Il governo Pinochet dovette, soprattutto nei primi anni, disarmare il terrorismo di sinistra. Fu una guerra civile durissima e le guerre civili, come ammonisce il presidente Mao, non sono pranzi di gala. Completata la transizione alla democrazia, il generale lasciò il potere, costume insolito tra i dittatori. Ma l’odio dell’Europa nei suoi confronti non è mai scemato, fino ad arrivare al parossismo del giudice Garzon, che cercò d’arrestarlo con l’accordo dell’Inghilterra socialdemocratica. Neppure il ben più sanguinario Pol Pot ha mai avuto una così cattiva stampa, né da destra né da sinistra. Per anni, abbiamo assistito alle lagne degli Inti Illimani hanno risuonato da ogni palco, fino a stendere dalla noia perfino i compagni più fedeli alla causa. El Pueblo unido jamàs serà vencido.
Allende rappresentò il Sessantotto realizzato. Quello che per i cileni fu un incubo, da noi rappresentò il sogno per il quale i salotti democratici hanno continuato a trasalire di sdegno e di speranza. Pinochet, per salvare il suo paese, non usò certo i guanti bianchi. Tranquilli: l’avrebbero criminalizzato lo stesso, anche se fosse stato più mite di La Pira.
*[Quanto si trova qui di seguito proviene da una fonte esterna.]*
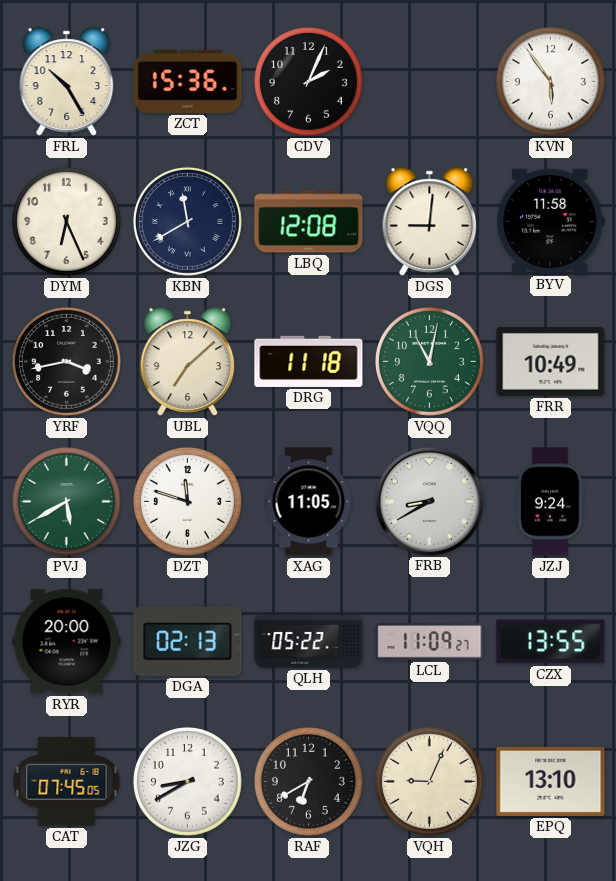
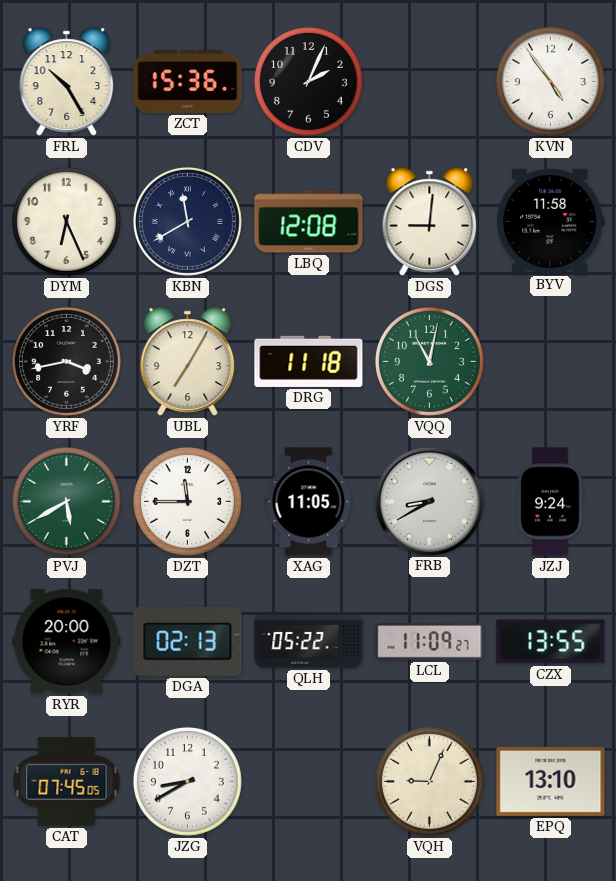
KVN: 5:54 -> 4:54
UBL: 7:08 -> 7:05
FRR: 10:49 -> none
DZT: 11:48 -> 11:45
RAF: 6:40 -> none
In uno interessante studio di Marco Respinti su Il Domenicale (“Lui è peggio di me”, 16.12.2006, n. 50)
Lo studioso milanese mette a confronto Pinochet, il dittatore cileno, da sempre la bestia nera delle sinistre, con il despota cubano Fidel Castro, considerato un modello. Citando Sergio Romano scrive: Pinochet, “deve essere collocato nel suo contesto storico e, nei limiti del possibile, spiegato”. E Romano, in sintesi, descrive com’era l’America Latina, dopo la rivoluzione castrista del 1959, si oscillava fra avventure populiste, colpi di Stato militari, tentativi rivoluzionari e guerriglia urbana. Anche Respinti fa una breve analisi di come si giunse al Golpe militare dell’11 settembre 1973. Il Cile insorse, la popolazione scese nelle strade prima a manifestare il malcontento, poi a invocare l’intervento dei militari. Davanti alle caserme le massaie sbeffeggiavano i militari lanciando granturco urlando, “gallinos!”, “polli”, rimproverando la pavidità. Frei, il presidente DC, appoggiò l’azione di Pinochet. Secondo Romano, “Allende non sarebbe caduto così rapidamente se il putsch delle forze armate non fosse stato preceduto dalle clamorose proteste dei ceti sociali e delle categorie professionali (i camionisti ad esempio) che erano scesi in piazza per protestare contro una politica economica visibilmente sbagliata e una inflazione galoppante”. L’azione di Pinochet s’inquadrò nell’”Operazione Condor”, concertata con gli Usa per impedire la comunistizzazione dell’Iberoamerica.
Pinochet rimasto al potere fino al 1990, intanto il 5 ottobre 1988, aveva perso il Referendum per prolungamento del suo mandato (il 56% dei cileni gli votarono contro) e, quindi, a norma di Costituzione, indisse elezioni libere per l’anno successivo. Lasciò la presidenza l’11 marzo 1990, rimanendo Capo dell’Esercito fino al marzo 1998 e poi senatore a vita. Poi mentre era in viaggio a Londra, il giudice Garzon cercò di incriminarlo, ma tutto finì nel nulla. Certo dei 17 anni di governo militare cileno rimangono gli interrogativi delle uccisioni di 2.095 persone e di 1.102 scomparse. Poi però c’è il “miracolo del Cile”, anzi due, per Respinti. L’economia del Paese è stata risanata, dopo il disastro comunista di Allende. Infine, andrebbe letto il “testamento politico” del generale, per conoscere il suo pensiero, la rivista Cristianità lo ha pubblicato integralmente ne riparliamo prossimamente.